Bernal’s history seems very familiar: advanced states conquering and civilising others; trading empires; imperialism; colonies; a ‘Pax Aegytiaca’; international cultures; spheres of political influence. The Bronze Age second-millennium Mediterranean sounds very like nineteenth-century Europe.

Bernal argues that this is the way it was. I say that it is more a function of his diffusionism. Is this history not centred upon European experiences in a way that Bernal castigates? Diffusionist ideas imply a research strategy of tracing similarities, searching for origins. Without an origin any cultural element is meaningless. This implies that Egypt, for example, had a set of authentic Egyptian cultural traits to transmit. Diffusionism implies the existence of definable ‘cultures’: Egyptian, Semitic, and Greek.
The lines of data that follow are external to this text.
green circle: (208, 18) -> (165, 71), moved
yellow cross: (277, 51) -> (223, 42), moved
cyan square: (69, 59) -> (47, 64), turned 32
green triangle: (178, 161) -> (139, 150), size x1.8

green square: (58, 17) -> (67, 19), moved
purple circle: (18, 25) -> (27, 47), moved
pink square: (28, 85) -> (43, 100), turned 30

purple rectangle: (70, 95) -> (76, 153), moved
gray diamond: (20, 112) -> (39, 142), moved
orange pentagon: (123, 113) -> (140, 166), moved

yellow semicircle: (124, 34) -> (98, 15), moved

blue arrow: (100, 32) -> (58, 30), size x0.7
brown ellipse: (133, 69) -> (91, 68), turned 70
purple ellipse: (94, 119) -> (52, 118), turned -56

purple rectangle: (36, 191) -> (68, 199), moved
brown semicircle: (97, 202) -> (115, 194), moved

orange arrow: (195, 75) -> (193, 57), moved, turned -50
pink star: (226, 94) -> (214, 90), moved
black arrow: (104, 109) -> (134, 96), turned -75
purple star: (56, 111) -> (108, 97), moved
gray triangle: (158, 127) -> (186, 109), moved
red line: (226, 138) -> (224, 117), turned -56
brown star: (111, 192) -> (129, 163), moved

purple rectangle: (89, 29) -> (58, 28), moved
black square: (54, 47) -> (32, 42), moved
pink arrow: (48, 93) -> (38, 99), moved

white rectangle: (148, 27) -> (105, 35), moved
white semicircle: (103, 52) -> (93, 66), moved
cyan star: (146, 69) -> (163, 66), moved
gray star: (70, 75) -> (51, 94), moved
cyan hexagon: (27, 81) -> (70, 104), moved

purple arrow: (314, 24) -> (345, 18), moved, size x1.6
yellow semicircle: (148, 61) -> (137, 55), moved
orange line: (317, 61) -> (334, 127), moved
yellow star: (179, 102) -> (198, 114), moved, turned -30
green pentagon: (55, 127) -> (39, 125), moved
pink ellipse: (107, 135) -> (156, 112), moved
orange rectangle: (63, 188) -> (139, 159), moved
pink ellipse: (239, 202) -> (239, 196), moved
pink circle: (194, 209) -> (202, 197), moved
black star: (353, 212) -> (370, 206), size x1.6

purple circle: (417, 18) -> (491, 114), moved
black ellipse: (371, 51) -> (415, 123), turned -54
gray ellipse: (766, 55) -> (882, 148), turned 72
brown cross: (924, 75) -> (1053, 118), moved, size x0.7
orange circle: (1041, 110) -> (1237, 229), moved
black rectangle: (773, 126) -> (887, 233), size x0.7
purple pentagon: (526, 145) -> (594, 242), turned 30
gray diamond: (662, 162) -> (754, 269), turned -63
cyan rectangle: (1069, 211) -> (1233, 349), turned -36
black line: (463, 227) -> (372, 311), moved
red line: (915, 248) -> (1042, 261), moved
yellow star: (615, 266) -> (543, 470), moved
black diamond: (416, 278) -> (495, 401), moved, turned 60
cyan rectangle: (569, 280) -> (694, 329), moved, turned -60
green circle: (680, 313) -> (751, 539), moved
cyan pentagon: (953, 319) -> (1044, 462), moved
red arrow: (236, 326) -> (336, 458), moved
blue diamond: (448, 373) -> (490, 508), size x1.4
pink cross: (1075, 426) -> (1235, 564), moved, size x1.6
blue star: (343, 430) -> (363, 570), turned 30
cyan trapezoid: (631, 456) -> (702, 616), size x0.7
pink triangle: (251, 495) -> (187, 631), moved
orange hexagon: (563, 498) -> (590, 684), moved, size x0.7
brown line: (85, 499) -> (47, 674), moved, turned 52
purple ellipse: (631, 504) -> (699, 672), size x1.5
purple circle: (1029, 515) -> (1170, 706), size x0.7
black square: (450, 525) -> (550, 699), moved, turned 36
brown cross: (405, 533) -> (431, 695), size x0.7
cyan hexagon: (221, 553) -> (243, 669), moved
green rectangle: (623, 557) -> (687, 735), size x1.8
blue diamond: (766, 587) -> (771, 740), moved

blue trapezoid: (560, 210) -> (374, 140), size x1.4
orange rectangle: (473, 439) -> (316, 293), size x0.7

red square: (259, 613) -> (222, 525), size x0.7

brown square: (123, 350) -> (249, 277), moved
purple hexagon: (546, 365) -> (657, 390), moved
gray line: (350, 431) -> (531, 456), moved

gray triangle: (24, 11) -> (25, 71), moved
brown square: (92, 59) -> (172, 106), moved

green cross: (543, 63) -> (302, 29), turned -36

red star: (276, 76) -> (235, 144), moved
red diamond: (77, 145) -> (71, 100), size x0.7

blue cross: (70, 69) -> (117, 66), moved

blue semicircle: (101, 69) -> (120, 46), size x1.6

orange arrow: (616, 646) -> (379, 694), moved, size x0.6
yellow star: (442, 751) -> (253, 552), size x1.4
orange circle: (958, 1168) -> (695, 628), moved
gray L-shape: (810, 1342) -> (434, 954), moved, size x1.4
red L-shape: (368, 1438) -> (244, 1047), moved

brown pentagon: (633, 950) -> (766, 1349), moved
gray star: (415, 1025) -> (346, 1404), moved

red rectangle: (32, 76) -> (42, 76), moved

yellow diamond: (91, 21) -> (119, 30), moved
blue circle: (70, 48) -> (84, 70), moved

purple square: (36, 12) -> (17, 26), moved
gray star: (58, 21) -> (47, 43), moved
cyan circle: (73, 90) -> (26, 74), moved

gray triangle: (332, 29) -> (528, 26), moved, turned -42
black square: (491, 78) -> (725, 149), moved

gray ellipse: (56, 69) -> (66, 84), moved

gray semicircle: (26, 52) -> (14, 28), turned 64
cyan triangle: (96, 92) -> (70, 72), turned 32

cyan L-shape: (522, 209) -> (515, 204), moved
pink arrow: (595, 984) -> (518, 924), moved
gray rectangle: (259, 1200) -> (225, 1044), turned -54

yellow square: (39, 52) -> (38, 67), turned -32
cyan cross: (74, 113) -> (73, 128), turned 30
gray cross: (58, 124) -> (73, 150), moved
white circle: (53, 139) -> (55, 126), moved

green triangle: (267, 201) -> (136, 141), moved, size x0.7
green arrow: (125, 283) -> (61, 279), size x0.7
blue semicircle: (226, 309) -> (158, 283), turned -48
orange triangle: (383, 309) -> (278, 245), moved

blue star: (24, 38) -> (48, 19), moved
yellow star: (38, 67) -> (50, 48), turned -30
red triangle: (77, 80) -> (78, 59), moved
On the one hand then, Bernal argues for cultural mixes, against notions of the purity of the Greek. But his mixing is of elements which have to be culturally tagged and isolated. Diffusionism requires ‘peoples’ possessing culture which influences and is influenced by culture belonging to others; it assumes the categories (of race and culture) which Bernal seems to wish to deny.

Anthropology is challenging this proprietary idea of culture which is authentic and originary. In anthropological archaeology there is considerable evidence that material culture is not simply transmitted from superior to subordinate culture, or otherwise invented in a creative act; material culture is a resource used in all sorts of social strategies. Nor is social change in any way as simple as Bernal’s conquest, invasion and ‘influence’.

For Bernal, source materials are transparent; they tell of similarity and this means contact. But sources need interpretation; our present understanding of them needs to be related to their political and social context. Bernal does not do this.

Just because peasants in Crete come across things from a very different society does not mean they pack up and start building palaces. What did the articles mean to the Cretans? How did they relate to the experience and working of Cretan society? To understand innovation and acculturation we need to consider the social context of production and distribution of the things which appear in the archaeological record. Bernal’s history sounds so familiar in its resort to modern experience of social change because he does not consider such contexts and meanings of the appearance and use of material culture, now the topic of much archaeological work.

So I find problems with Bernal’s model of culture contact and social change. These are problems which I think undercut his admirable interdisciplinary project of challenging notions of cultural identity, and bringing past and present together in attacking the racism and anti-Semitism of entrenched ‘authorities’.